Category: Review

Review: Shadow and Bone – Good vs Evil… and Russian!

Posted April 13, 2015 in Reading, Review / 0 Comments

Review: Shadow and Bone – Good vs Evil… and Russian!Shadow and Bone by Leigh Bardugo
Series: The Grisha Trilogy #1
Publisher: Square Fish (2012)
Paperback (372 pages)
Via: Library
Rating:
Also by this author: Siege and Storm, Ruin and Rising, Six of Crows
Also in this series: Siege and Storm, Ruin and Rising
Reading Challenges: Read 2015

Synopsis

Surrounded by enemies, the once-great nation of Ravka has been torn in two by the Shadow Fold, a swath of near impenetrable darkness crawling with monsters who feast on human flesh. Now its fate may rest on the shoulders of one lonely refugee.
Alina Starkov has never been good at anything. But when her regiment is attacked on the Fold and her best friend is brutally injured, Alina reveals a dormant power that saves his life—a power that could be the key to setting her war-ravaged country free.
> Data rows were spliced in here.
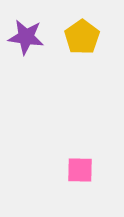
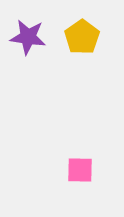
purple star: moved 2 px right
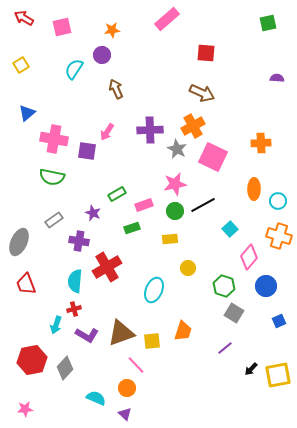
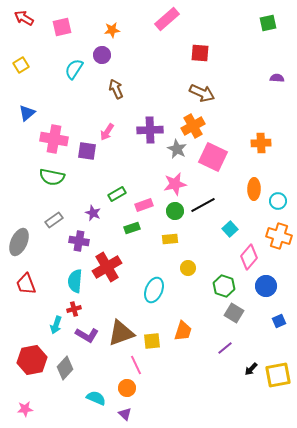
red square at (206, 53): moved 6 px left
pink line at (136, 365): rotated 18 degrees clockwise
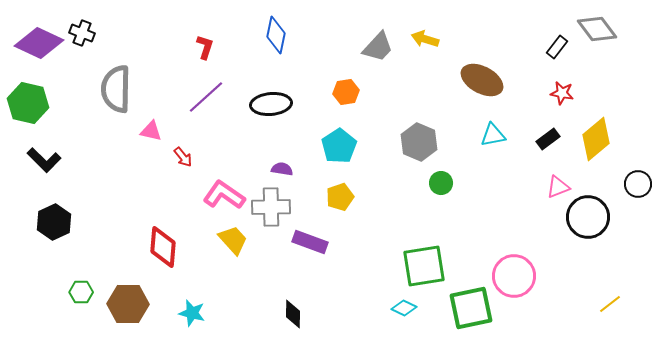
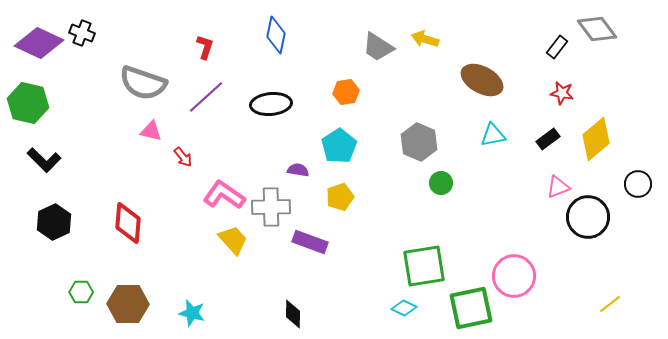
gray trapezoid at (378, 47): rotated 80 degrees clockwise
gray semicircle at (116, 89): moved 27 px right, 6 px up; rotated 72 degrees counterclockwise
purple semicircle at (282, 169): moved 16 px right, 1 px down
red diamond at (163, 247): moved 35 px left, 24 px up
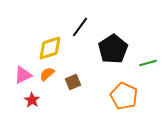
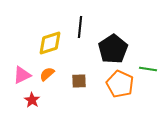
black line: rotated 30 degrees counterclockwise
yellow diamond: moved 5 px up
green line: moved 6 px down; rotated 24 degrees clockwise
pink triangle: moved 1 px left
brown square: moved 6 px right, 1 px up; rotated 21 degrees clockwise
orange pentagon: moved 4 px left, 12 px up
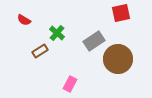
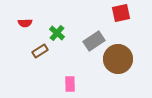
red semicircle: moved 1 px right, 3 px down; rotated 32 degrees counterclockwise
pink rectangle: rotated 28 degrees counterclockwise
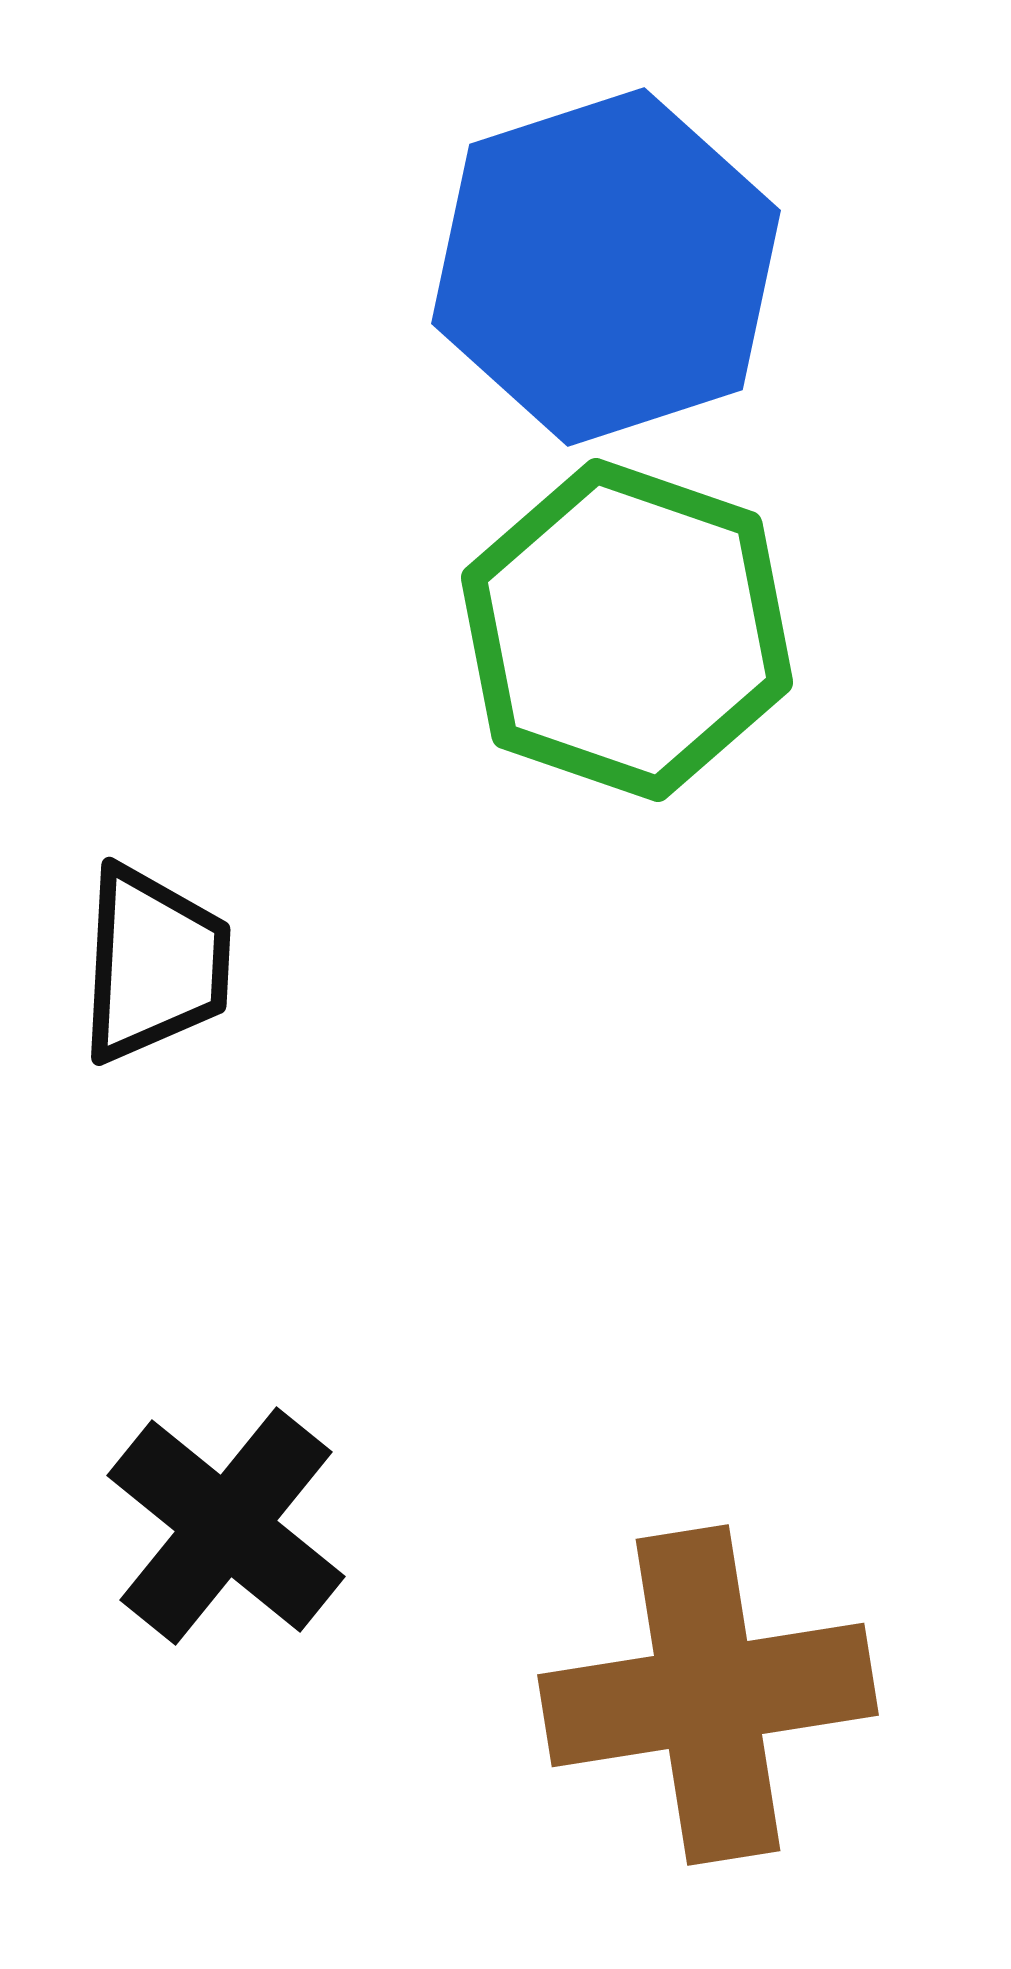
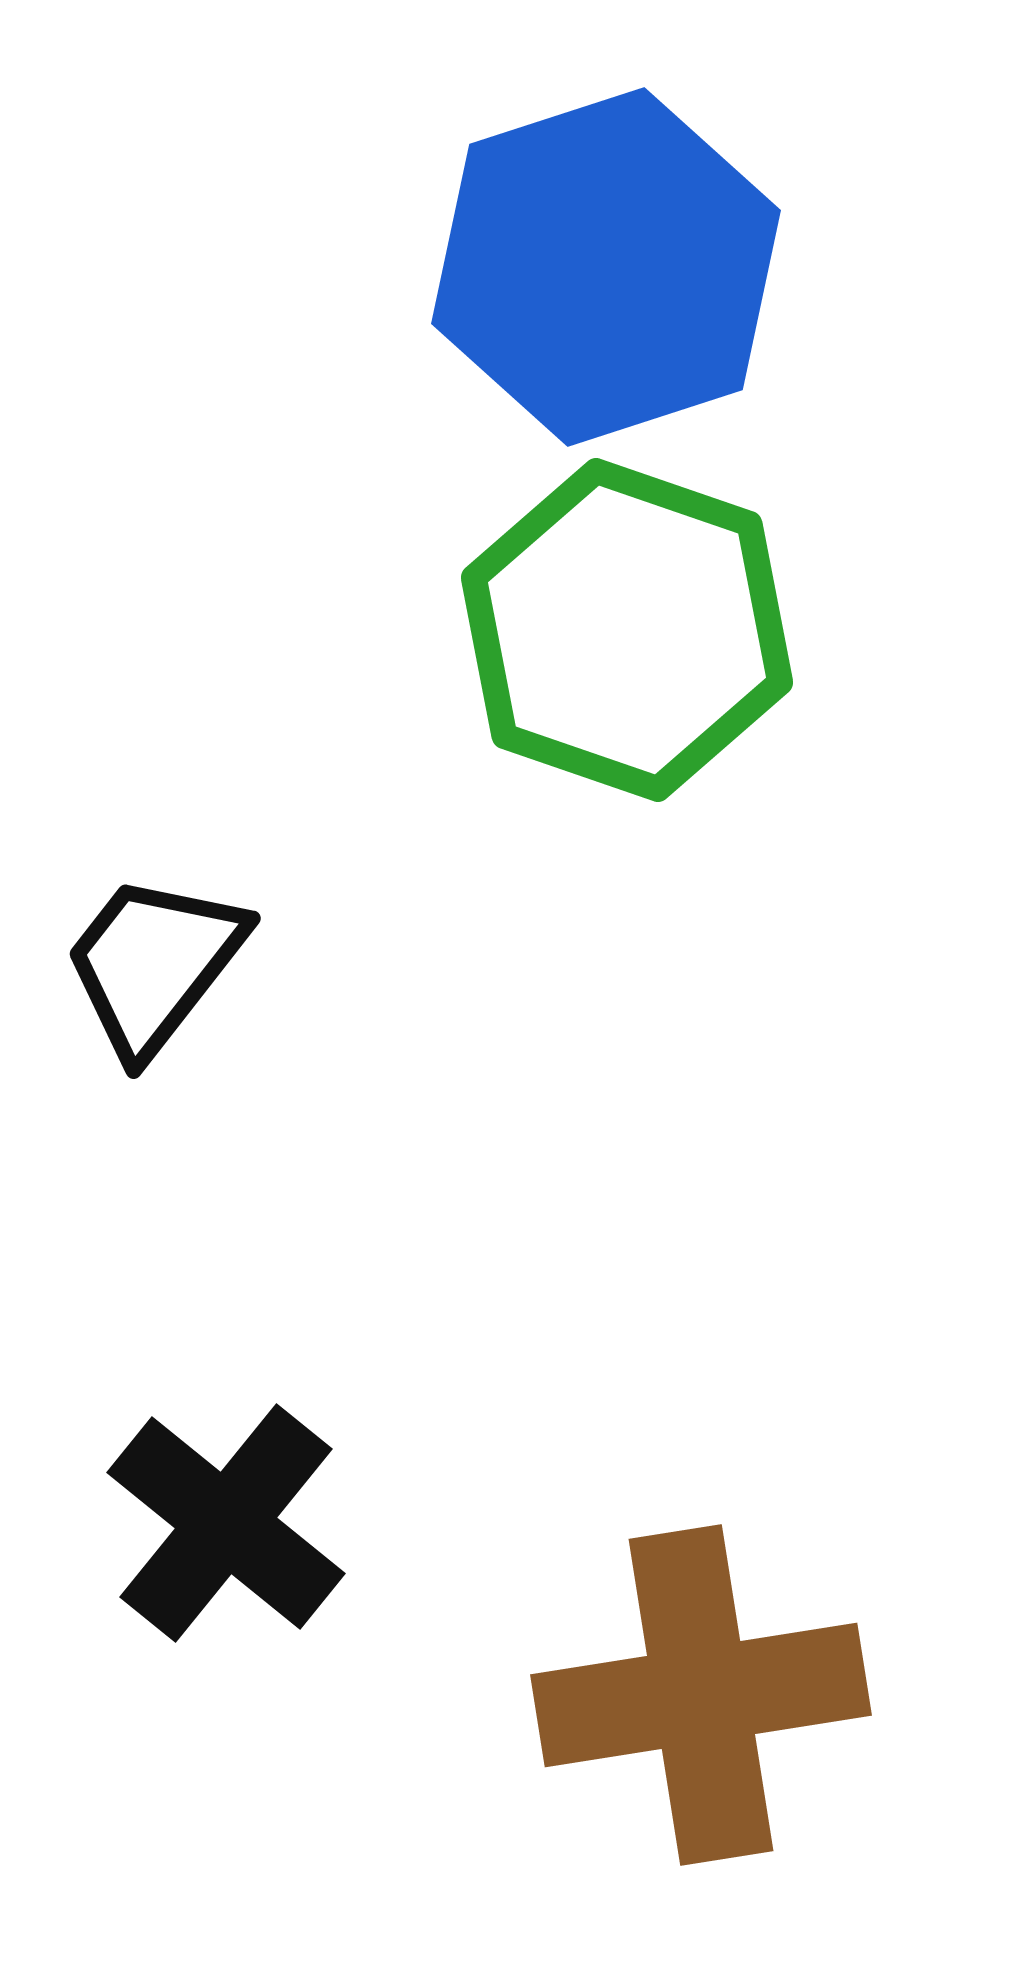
black trapezoid: rotated 145 degrees counterclockwise
black cross: moved 3 px up
brown cross: moved 7 px left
Wrenched from everything she knows, Alina is whisked away to the royal court to be trained as a member of the Grisha, the magical elite led by the mysterious Darkling.
Yet nothing in this lavish world is what it seems. With darkness looming and an entire kingdom depending on her untamed power, Alina will have to confront the secrets of the Grisha . . . and the secrets of her heart.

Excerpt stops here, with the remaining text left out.